Reinforcement learning algorithms are ridiculously fragile. Older deep Q-learning algorithms may or may not train just with a different seed. Newer algorithms such as PPO and SAC are much more stable. Well-configured ones can train on a wide range of tasks with same / similar hyper-parameters. Because of that, these algorithms are now used more and more in real-world settings, rather than just a research interest.
To implement PPO and SAC from scratch correctly, however, can still be challenging. The wonderful blog post The 37 Implementation Details of Proximal Policy Optimization covered many aspects of it. Tianshou’s training book also contains many gems. The problem, as 37 Implementation Details pointed out, can be traced to the fact that many libraries have logics distributed to different places, which makes it harder to understand what tricks the author applied to reach a certain score.
I am going to highlight a few more implementation details here that are not covered in 37 Implementation Details. Hopefully this would help other practitioners in RL to implement these algorithms.
Action Scaling and Clipping
37 Implementation Details mentioned action clipping, and casually said that “the original unclipped action is stored as part of the episodic data”. What it means is that when compute logarithmic probabilities on the distribution, we should use the unclipped action value. Using the clipped action value would make the training unstable, causing NaNs in the middle of a training, due to the clipped action value drifting too far from the centroid.
While clipping to the action range directly would work for simpler cases such as InvertedPendulum or Ant, for Humanoid, it is better to clip to range
[-1, 1] and then scale to the action range. The latter approach showed to be more stable on all MuJoCo tasks.

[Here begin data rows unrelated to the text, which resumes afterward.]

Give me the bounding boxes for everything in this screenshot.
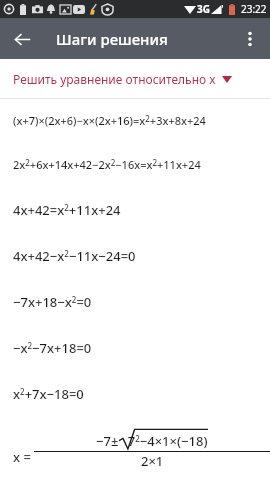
staticText: 4x+42=x2+11x+24 <box>13 201 121 219</box>
staticText: −7± <box>96 432 119 450</box>
button[interactable]: Решить уравнение относительно x <box>0 59 270 98</box>
button[interactable]: x2+7x−18=0 <box>0 371 270 417</box>
button[interactable]: More options <box>232 21 268 57</box>
staticText: 2×1 <box>141 452 164 470</box>
button[interactable]: Back <box>4 21 40 57</box>
button[interactable]: (x+7)×(2x+6)−x×(2x+16)=x2+3x+8x+24 <box>0 99 270 143</box>
button[interactable]: x = <box>0 417 270 470</box>
staticText: x2+7x−18=0 <box>13 385 84 403</box>
staticText: 2x2+6x+14x+42−2x2−16x=x2+11x+24 <box>13 157 201 173</box>
staticText: 72−4×1×(−18) <box>121 432 208 450</box>
button[interactable]: 2x2+6x+14x+42−2x2−16x=x2+11x+24 <box>0 143 270 187</box>
button[interactable]: −x2−7x+18=0 <box>0 325 270 371</box>
staticText: −x2−7x+18=0 <box>13 339 92 357</box>
staticText: (x+7)×(2x+6)−x×(2x+16)=x2+3x+8x+24 <box>13 113 206 129</box>
staticText: 3G <box>197 2 210 16</box>
staticText: 23:22 <box>241 2 267 16</box>
button[interactable]: −7x+18−x2=0 <box>0 279 270 325</box>
button[interactable]: 4x+42=x2+11x+24 <box>0 187 270 233</box>
staticText: −7x+18−x2=0 <box>13 293 92 311</box>
staticText: Решить уравнение относительно x <box>13 71 216 87</box>
staticText: 4x+42−x2−11x−24=0 <box>13 247 136 265</box>
staticText: Шаги решения <box>56 29 168 49</box>
staticText: x = <box>13 448 31 466</box>
button[interactable]: 4x+42−x2−11x−24=0 <box>0 233 270 279</box>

Clipping Conditional Sigma
SAC, when trained with continuous action space such as MuJoCo tasks, need to sample from a Gaussian distribution with conditional sigma. The conditional sigma is derived from the input and conveniently shares the same network as the action. It turns out to be helpful to constrain the range of sigma when doing action sampling. This helps to avoid NaN when sigma is too big. A common choice is between
[-20, 2]. Did you notice the -20 on the lower bound? That’s because we will apply exp on the sigma value (thus, the network produced sigmas are really the “log sigmas”), hence reflected on the range.
Updates to Reward Normalization (or “Reward Scaling”)

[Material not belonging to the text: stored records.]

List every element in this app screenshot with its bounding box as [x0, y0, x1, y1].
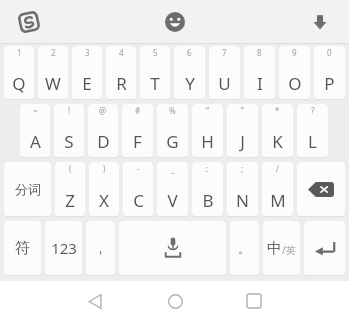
staticText: 9 — [292, 47, 297, 58]
staticText: S — [64, 130, 74, 153]
button[interactable]: Space — [119, 221, 226, 275]
button[interactable]: 123 — [45, 221, 82, 275]
staticText: % — [169, 105, 176, 116]
staticText: / — [276, 163, 279, 174]
staticText: 分词 — [15, 181, 41, 197]
staticText: 。 — [238, 240, 251, 256]
button[interactable]: _ — [157, 162, 188, 216]
staticText: : — [206, 163, 209, 174]
staticText: L — [308, 130, 317, 153]
button[interactable]: ” — [227, 104, 258, 157]
staticText: O — [288, 72, 302, 95]
button[interactable]: 中 — [267, 239, 296, 258]
staticText: - — [137, 163, 140, 174]
staticText: * — [275, 105, 280, 116]
staticText: 7 — [222, 47, 227, 58]
button[interactable]: ， — [86, 221, 115, 275]
staticText: T — [150, 72, 160, 95]
staticText: A — [30, 130, 41, 153]
button[interactable]: 8 — [244, 46, 275, 99]
button[interactable]: / — [262, 162, 293, 216]
staticText: K — [272, 130, 283, 153]
button[interactable]: ( — [55, 162, 85, 216]
button[interactable]: 中 — [263, 221, 300, 275]
staticText: ( — [69, 163, 72, 174]
button[interactable]: 7 — [209, 46, 240, 99]
button[interactable]: ) — [89, 162, 119, 216]
button[interactable]: 符 — [4, 221, 41, 275]
staticText: 0 — [327, 47, 332, 58]
staticText: Q — [12, 72, 26, 95]
button[interactable]: ? — [297, 104, 328, 157]
staticText: W — [45, 72, 61, 95]
staticText: 123 — [51, 238, 77, 258]
button[interactable]: Back — [78, 284, 112, 318]
staticText: C — [133, 189, 144, 212]
staticText: G — [166, 130, 179, 153]
staticText: U — [218, 72, 231, 95]
button[interactable]: Home — [158, 284, 192, 318]
button[interactable]: Recents — [237, 284, 271, 318]
staticText: 2 — [51, 47, 56, 58]
button[interactable]: Backspace — [297, 162, 345, 216]
staticText: N — [236, 189, 249, 212]
button[interactable]: @ — [88, 104, 118, 157]
button[interactable]: # — [122, 104, 153, 157]
button[interactable]: “ — [192, 104, 223, 157]
button[interactable]: Enter — [304, 221, 345, 275]
button[interactable]: 分词 — [4, 162, 51, 216]
button[interactable]: - — [123, 162, 153, 216]
button[interactable]: 3 — [72, 46, 102, 99]
button[interactable]: 4 — [106, 46, 136, 99]
staticText: 8 — [257, 47, 262, 58]
staticText: Z — [65, 189, 75, 212]
staticText: P — [324, 72, 335, 95]
button[interactable]: Sogou menu — [14, 7, 44, 37]
button[interactable]: Hide keyboard — [305, 7, 335, 37]
button[interactable]: 9 — [279, 46, 310, 99]
button[interactable]: ~ — [20, 104, 50, 157]
staticText: 中 — [267, 239, 282, 258]
button[interactable]: % — [157, 104, 188, 157]
staticText: F — [133, 130, 142, 153]
staticText: @ — [99, 105, 107, 116]
staticText: H — [201, 130, 214, 153]
button[interactable]: : — [192, 162, 223, 216]
button[interactable]: 。 — [230, 221, 259, 275]
staticText: I — [257, 72, 263, 95]
button[interactable]: 5 — [140, 46, 170, 99]
staticText: D — [97, 130, 110, 153]
staticText: ; — [241, 163, 244, 174]
staticText: “ — [206, 105, 209, 116]
button[interactable]: 1 — [4, 46, 34, 99]
staticText: ! — [68, 105, 71, 116]
staticText: ) — [103, 163, 106, 174]
other: Enter — [304, 221, 345, 275]
button[interactable]: Emoji — [160, 7, 190, 37]
staticText: J — [240, 130, 245, 153]
button[interactable]: 0 — [314, 46, 345, 99]
button[interactable]: * — [262, 104, 293, 157]
staticText: _ — [171, 163, 175, 174]
button[interactable]: ; — [227, 162, 258, 216]
staticText: ~ — [33, 105, 38, 116]
staticText: 1 — [17, 47, 22, 58]
staticText: 符 — [15, 239, 30, 258]
staticText: 3 — [85, 47, 90, 58]
staticText: 4 — [119, 47, 124, 58]
staticText: ， — [94, 240, 107, 256]
staticText: B — [202, 189, 214, 212]
staticText: M — [270, 189, 286, 212]
staticText: # — [135, 105, 141, 116]
staticText: R — [116, 72, 127, 95]
staticText: X — [99, 189, 109, 212]
staticText: E — [82, 72, 92, 95]
button[interactable]: ! — [54, 104, 84, 157]
staticText: /英 — [282, 243, 296, 257]
staticText: 6 — [187, 47, 192, 58]
staticText: ? — [311, 105, 315, 116]
other: Backspace — [297, 162, 345, 216]
staticText: Y — [185, 72, 195, 95]
button[interactable]: 2 — [38, 46, 68, 99]
button[interactable]: 6 — [174, 46, 205, 99]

Depending on your implementations, you may collect data from the vectorized environments into many micro-batches, which sometimes would be easier to treat truncated / terminated returns differently. Reward normalization collects statistics (standard deviation) from returns in these micro-batches. The statistics will also be used to normalize subsequent returns. It is recommended to update the statistics on a per batch basis. Thus, for the current batch, always use the statistics calibrated from the previous batch. Keeping an updated statistics and using that directly in the current batch can cause further instabilities during the training.
If no observation normalization, clipping is not needed. After normalization however, clipping can help to avoid sharp changes in losses, thus, making the training smoother.
Logarithmic Probability (Entropy) on Gaussian and Corrected for Tanh Squashing
Logarithmic probability is computed element-wise. This is not a problem for PPO because there is no correction term and it is easy to balance its actor losses (only two terms, one from the “entropy” (logarithmic probability), one to regularize sampling sigma). For SAC, it is not so easy. Entropies are corrected for tanh squashing, and mixed with rewards, resulting in a target / loss with 3 to 4 terms. This is especially important if you implement the log_prob function yourselves.
It seems summing up along the feature dimension matches the SAC paper. Mismatching this (i.e. averaging for log_prob but summing up for correction terms) can cause sudden spikes in critic / actor losses and harder to recover from it.
This is different from “reward normalization” in PPO. For SAC, since it computes the current target value with n-step rewards + future value + action entropy. The reward scaling here refers to applying coefficient to the n-step rewards to balance between critics’ estimation and the near-term reward. This is important for SAC because of the entropy term’s scale again. Higher reward scaling results in more exploitation while lower reward scaling results in more exploration.